# Raw data:
────────────────────

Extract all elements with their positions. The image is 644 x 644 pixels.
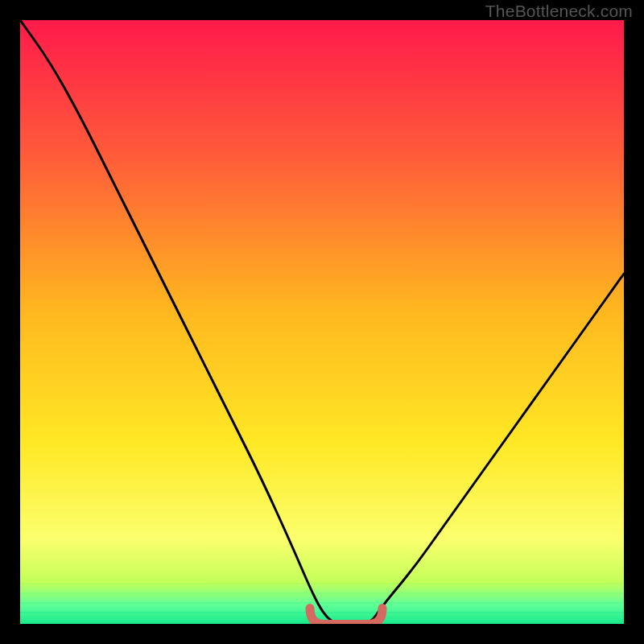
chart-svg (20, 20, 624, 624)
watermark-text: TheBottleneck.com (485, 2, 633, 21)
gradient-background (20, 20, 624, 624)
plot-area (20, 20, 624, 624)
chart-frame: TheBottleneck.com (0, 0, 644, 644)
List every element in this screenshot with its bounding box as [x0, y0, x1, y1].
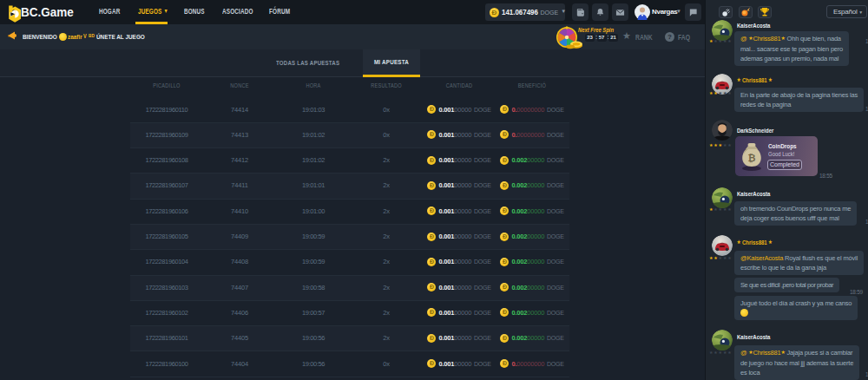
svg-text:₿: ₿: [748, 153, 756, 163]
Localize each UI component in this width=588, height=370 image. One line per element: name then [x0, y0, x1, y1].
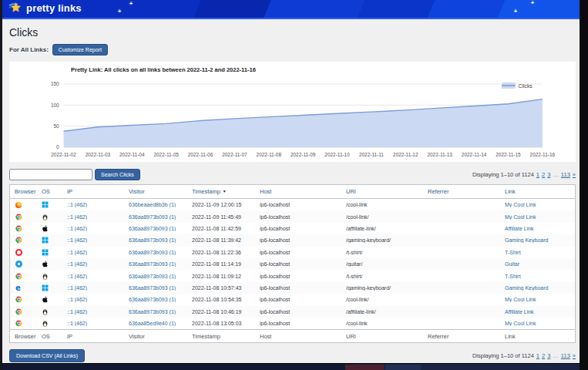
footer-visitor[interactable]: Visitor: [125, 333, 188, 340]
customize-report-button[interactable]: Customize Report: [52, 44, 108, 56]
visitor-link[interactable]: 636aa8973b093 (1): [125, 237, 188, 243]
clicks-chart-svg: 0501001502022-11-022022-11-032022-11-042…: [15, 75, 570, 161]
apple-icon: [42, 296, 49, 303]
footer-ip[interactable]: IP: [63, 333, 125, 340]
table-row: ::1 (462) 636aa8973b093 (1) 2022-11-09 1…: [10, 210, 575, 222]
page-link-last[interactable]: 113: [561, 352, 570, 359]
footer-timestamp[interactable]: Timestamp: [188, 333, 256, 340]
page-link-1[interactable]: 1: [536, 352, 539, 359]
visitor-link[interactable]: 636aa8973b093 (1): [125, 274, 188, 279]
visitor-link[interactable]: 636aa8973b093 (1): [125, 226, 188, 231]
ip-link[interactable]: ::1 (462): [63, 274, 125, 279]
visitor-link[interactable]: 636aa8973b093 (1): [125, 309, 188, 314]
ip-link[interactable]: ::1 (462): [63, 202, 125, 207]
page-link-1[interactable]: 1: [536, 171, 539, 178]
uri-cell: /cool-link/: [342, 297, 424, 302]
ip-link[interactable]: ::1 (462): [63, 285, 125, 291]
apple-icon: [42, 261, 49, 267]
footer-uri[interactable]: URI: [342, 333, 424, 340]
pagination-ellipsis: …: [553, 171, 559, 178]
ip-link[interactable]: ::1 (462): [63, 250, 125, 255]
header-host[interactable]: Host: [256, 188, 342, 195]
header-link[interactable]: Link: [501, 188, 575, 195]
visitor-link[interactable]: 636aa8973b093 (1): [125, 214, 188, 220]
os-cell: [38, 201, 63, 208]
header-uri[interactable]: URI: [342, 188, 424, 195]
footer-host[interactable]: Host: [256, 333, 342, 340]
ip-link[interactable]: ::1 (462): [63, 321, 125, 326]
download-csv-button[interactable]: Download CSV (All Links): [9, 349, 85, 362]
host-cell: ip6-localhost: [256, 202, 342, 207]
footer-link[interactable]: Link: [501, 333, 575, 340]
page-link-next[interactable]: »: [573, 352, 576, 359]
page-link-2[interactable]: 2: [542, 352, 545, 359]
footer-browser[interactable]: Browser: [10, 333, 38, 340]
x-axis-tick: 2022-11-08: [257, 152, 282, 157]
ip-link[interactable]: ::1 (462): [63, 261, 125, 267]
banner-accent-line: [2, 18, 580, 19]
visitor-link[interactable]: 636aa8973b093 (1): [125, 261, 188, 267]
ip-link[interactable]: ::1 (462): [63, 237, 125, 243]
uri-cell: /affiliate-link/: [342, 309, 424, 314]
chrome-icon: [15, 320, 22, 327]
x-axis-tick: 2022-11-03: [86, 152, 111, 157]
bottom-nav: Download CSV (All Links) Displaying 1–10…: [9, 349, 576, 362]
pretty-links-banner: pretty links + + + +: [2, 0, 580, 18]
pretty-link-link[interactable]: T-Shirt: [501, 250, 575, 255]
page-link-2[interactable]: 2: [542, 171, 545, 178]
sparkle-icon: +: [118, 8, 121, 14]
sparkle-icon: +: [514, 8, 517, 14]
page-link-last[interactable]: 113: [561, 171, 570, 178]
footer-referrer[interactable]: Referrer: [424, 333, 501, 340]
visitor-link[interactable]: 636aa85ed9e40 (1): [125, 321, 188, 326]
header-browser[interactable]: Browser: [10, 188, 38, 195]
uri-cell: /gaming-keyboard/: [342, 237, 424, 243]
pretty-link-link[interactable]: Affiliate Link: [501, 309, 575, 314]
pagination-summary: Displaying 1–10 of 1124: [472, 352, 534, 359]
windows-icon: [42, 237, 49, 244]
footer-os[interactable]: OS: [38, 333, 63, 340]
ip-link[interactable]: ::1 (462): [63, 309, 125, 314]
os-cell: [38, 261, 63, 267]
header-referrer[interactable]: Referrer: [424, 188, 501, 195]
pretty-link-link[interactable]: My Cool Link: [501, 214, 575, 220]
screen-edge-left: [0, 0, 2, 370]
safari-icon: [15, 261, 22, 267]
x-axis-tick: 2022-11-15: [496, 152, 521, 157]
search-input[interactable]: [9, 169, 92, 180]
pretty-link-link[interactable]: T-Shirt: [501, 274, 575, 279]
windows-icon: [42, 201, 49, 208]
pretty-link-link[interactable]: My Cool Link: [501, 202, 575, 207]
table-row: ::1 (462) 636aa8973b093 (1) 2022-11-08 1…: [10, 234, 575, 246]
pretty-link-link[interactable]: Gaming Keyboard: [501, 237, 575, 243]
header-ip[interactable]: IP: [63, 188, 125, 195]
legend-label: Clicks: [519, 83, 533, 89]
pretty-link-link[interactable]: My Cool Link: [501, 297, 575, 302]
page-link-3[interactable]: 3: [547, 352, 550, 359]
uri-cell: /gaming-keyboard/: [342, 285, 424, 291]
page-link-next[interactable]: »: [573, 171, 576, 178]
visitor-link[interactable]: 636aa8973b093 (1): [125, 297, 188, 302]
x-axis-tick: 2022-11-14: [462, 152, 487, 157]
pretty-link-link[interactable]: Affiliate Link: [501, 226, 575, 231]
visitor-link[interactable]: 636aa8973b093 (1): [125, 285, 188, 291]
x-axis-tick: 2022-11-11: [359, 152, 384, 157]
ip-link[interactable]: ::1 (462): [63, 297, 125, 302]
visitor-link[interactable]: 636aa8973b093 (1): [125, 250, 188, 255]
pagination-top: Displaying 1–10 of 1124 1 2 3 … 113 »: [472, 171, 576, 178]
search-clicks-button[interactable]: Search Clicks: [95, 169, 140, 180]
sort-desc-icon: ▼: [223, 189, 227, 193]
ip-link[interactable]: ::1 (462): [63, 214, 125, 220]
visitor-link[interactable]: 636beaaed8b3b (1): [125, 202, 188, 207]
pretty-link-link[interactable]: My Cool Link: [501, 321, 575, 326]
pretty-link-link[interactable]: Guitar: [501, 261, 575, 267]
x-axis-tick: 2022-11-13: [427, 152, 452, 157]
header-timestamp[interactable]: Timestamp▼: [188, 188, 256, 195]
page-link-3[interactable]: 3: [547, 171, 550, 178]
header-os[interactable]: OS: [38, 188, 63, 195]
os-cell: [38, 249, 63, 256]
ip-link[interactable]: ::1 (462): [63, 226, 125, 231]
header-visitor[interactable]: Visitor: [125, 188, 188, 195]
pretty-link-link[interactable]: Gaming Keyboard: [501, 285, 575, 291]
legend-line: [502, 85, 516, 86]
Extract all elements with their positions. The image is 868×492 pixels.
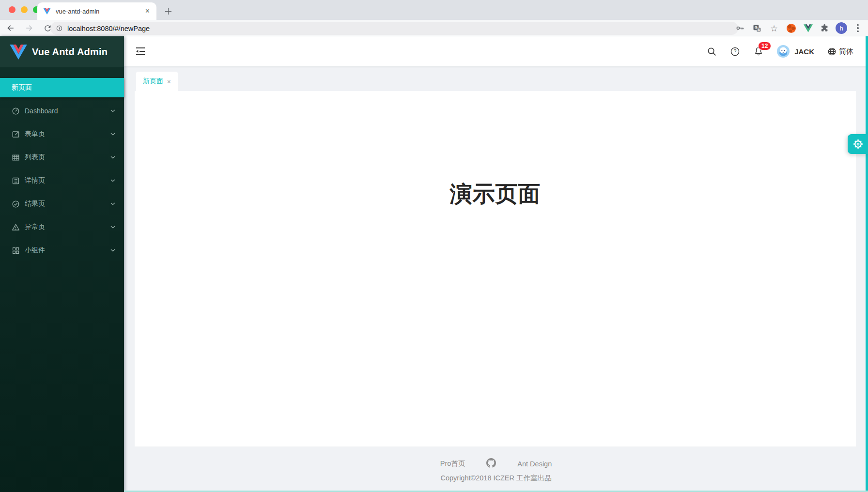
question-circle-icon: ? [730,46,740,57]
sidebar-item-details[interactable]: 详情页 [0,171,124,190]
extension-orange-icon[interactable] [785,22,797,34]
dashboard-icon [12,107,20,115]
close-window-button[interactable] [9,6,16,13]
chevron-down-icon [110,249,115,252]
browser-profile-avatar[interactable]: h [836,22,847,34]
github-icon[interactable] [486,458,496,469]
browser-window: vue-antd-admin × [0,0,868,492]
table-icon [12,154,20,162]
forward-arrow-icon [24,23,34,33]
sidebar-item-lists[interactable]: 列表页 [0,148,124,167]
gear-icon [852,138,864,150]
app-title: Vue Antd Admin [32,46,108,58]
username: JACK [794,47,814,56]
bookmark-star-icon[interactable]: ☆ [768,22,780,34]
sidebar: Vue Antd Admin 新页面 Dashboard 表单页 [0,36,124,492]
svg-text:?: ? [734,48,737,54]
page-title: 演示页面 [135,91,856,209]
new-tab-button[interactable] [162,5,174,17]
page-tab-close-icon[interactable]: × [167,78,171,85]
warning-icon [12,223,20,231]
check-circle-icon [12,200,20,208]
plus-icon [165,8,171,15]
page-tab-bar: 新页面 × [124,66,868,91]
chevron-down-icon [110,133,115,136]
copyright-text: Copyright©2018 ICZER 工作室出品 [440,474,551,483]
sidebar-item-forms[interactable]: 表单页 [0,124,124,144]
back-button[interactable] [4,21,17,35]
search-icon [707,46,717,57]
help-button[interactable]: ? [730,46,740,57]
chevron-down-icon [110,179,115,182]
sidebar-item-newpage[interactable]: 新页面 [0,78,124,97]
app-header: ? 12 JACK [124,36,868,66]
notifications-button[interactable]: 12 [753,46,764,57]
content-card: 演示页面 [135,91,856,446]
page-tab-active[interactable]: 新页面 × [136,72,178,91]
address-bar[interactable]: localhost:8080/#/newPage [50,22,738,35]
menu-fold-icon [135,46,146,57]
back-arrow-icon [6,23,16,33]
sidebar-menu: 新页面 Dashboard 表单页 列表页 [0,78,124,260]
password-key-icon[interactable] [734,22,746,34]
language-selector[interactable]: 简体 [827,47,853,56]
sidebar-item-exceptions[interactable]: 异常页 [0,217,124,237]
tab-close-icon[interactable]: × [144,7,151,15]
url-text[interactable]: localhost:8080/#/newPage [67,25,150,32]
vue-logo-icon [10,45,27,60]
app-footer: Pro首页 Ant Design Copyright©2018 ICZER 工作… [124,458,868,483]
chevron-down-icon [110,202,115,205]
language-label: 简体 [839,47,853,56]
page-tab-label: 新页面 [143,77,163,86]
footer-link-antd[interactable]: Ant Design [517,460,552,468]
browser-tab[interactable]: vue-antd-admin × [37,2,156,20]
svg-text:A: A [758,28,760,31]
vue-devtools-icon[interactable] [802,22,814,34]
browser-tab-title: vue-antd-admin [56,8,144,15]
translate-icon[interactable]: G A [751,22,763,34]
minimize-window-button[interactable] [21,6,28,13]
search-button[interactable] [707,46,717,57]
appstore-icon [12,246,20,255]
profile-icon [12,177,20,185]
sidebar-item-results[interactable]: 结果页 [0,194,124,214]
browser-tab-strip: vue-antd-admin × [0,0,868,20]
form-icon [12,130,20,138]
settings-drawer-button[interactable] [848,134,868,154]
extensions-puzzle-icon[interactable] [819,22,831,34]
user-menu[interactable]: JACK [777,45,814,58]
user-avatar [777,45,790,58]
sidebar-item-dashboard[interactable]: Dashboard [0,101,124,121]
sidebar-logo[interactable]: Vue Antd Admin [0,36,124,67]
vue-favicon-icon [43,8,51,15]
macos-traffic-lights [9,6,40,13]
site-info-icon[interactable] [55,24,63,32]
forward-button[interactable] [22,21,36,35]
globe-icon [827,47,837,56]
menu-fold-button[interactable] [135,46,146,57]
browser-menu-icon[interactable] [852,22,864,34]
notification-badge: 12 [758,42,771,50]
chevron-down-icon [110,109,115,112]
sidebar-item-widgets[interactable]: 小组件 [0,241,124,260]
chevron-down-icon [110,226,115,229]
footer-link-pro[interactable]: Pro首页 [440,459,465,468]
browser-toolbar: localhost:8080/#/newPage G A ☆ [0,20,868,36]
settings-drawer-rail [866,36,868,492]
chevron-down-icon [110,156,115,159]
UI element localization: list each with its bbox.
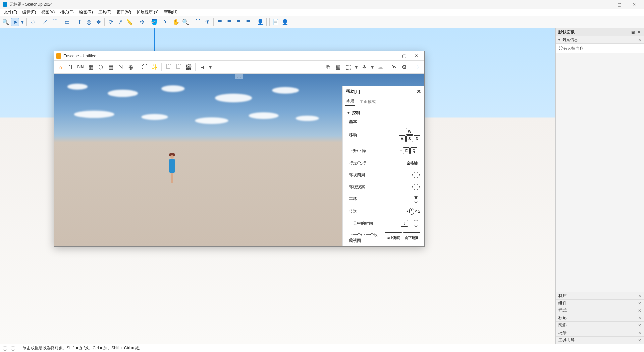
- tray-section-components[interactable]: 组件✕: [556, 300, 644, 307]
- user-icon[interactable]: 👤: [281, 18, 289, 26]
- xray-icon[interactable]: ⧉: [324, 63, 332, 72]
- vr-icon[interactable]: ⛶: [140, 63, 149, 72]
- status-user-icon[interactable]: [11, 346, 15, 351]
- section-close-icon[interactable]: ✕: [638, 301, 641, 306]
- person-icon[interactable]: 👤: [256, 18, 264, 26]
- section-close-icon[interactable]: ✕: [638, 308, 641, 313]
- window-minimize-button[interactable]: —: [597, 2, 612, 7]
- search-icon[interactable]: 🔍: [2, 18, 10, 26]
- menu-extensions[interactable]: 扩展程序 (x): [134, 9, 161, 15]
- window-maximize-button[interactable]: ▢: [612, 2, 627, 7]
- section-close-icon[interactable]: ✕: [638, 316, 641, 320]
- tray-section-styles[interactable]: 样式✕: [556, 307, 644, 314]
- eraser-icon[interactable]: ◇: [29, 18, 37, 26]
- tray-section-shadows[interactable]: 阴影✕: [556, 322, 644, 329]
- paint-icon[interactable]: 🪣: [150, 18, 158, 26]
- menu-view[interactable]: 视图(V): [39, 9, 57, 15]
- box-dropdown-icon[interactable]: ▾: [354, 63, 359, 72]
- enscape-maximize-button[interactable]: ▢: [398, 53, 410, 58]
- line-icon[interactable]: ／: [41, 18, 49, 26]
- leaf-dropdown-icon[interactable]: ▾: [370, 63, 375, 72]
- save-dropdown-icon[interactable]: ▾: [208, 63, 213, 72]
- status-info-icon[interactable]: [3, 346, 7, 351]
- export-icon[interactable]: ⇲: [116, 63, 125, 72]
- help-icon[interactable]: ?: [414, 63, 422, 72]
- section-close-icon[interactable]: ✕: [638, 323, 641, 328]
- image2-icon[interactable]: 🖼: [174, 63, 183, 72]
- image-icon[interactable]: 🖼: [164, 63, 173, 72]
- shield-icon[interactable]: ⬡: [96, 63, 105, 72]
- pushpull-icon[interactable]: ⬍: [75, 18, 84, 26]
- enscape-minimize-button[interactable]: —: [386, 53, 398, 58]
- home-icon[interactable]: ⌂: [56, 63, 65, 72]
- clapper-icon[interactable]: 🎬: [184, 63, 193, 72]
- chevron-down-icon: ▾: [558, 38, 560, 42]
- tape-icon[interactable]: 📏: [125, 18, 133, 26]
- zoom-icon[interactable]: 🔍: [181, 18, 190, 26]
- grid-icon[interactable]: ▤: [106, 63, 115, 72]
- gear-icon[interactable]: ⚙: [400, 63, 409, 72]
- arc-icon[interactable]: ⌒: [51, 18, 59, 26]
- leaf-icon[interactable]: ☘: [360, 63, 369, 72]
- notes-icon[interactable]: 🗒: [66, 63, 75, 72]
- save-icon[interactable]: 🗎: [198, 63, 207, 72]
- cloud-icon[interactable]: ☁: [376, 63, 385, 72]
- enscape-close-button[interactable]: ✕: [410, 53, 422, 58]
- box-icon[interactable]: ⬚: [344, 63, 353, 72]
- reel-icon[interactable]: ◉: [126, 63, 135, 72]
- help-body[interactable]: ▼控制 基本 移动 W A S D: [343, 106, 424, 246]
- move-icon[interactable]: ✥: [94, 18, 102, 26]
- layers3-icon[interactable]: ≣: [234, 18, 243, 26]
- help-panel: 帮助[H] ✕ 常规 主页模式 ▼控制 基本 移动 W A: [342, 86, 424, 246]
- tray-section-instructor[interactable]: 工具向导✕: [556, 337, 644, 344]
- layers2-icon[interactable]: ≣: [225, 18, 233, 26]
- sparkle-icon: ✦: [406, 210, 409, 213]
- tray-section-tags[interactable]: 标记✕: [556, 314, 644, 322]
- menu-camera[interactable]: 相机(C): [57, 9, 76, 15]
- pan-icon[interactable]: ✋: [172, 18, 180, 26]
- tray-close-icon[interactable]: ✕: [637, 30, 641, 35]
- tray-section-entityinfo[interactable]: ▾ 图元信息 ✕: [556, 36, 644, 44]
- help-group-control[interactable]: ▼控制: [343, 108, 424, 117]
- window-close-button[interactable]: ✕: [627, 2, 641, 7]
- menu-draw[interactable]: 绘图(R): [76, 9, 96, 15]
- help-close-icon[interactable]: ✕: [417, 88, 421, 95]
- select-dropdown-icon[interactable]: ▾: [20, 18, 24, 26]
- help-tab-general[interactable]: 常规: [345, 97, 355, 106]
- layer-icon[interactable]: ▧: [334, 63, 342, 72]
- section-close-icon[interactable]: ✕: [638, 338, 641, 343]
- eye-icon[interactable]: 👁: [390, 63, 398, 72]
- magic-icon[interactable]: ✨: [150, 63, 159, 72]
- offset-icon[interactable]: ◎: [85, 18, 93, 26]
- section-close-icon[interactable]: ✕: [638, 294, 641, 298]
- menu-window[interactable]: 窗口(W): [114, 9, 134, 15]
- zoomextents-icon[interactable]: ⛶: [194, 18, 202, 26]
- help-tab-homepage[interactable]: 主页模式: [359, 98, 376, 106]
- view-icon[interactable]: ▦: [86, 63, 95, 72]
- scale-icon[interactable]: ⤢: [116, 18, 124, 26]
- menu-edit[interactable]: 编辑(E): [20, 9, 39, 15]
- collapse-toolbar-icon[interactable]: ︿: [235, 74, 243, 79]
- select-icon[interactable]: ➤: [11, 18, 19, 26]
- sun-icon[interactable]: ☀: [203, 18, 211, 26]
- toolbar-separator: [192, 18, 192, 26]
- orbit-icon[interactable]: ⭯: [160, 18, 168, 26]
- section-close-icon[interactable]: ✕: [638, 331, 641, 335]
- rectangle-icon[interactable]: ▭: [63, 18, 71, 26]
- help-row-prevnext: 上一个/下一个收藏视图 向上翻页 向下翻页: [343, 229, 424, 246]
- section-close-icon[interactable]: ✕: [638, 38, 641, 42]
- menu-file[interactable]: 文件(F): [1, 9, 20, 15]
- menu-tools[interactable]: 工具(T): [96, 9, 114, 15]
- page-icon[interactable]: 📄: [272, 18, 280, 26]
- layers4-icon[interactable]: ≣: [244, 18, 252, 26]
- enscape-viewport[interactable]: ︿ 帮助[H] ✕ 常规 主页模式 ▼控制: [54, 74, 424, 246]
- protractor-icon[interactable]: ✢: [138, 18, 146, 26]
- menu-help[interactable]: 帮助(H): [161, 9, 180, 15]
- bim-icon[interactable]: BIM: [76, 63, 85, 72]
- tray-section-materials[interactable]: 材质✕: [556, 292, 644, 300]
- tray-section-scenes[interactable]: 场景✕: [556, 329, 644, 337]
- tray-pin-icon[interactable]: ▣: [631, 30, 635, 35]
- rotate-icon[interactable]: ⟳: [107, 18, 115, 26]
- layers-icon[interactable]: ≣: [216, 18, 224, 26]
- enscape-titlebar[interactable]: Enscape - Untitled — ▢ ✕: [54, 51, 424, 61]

────────────────────

From the material above, copy out every line bearing the string "leaf".

- leaf-dropdown-icon[interactable]: ▾: [370, 63, 375, 72]
- leaf-icon[interactable]: ☘: [360, 63, 369, 72]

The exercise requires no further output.